China loan process different from other countries
Speaking to the Senate committee on economic affairs, BDA president Vince Dizon confirmed that the loan process of China is different from other lending countries such as Japan and South Korea.
The STAR/Mong Pintolo
China loan process different from other countries
( - March 5, 2019 - 2:54pm

MANILA, Philippines — Compared to other lending countries, China has a different process in offering loans for infrastructure projects in the Philippines, government officials confirmed Tuesday.

During the Senate committee on economic affairs' inquiry into the Duterte administration's "Build, Build, Build" program, Finance Assistant Secretary Maria Edita Tan admitted that the Philippine government goes through a limited competitive bidding process when it comes to China loan offers.

"In the case of the Chinese, they first would want to have a contract for us to go through a bidding process before they say 'Okay, I'm okay to confirm to finance it,'" Tan told the Senate panel headed by Sen. Sherwin Gatchalian.

Tan also said the Chinese usually starts with providing three contractors of "good standing" before the bidding process.

The Chinese want to be assured first that they will be getting a Chinese contractor if they will be funding a project as it would be a tied loan.

Bases Conversion and Development Authority President Vince Dizon confirmed this, adding that the process is different between China and other lending countries such as Japan and South Korea.
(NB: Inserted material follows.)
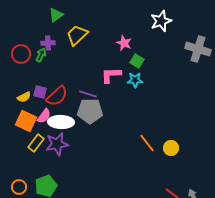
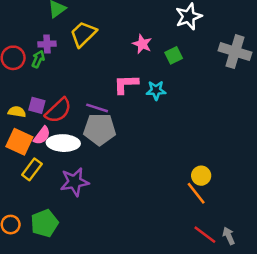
green square: (137, 61) -> (174, 55), moved, turned 32
yellow semicircle: (24, 97) -> (17, 112), turned -144
orange line: (147, 143) -> (196, 193), moved
purple star: (57, 144) -> (75, 182), moved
"For the Japanese (Official Development Assistance) loans, the loan agreement is first signed before the tendering or bidding process takes place under a tied loan agreement," Dizon told the Senate panel.

The process with the Chinese is slightly different as the bidding comes first before the loan agreement is negotiated and signed, according to the BCDA president.

Citing the Subic-Clark Railway Project as an example, Dizon said the National Economic and Development Authority (NEDA) board first approved the project for funding through the Department of Finance (DOF) from the Chinese government.

After the NEDA board approval, Beijing will be giving the Philippine government a shortlist of three accredited contractors under a tied loan agreement.

"The Philippine government will then bid out the project under our own rules and once the winning bidder has been awarded, then the loan negotiation takes place between the Chinese government and our Department of Finance," Dizon said.

Dizon, however, clarified that there is no direct negotiation in the process of selecting the Chinese contractor.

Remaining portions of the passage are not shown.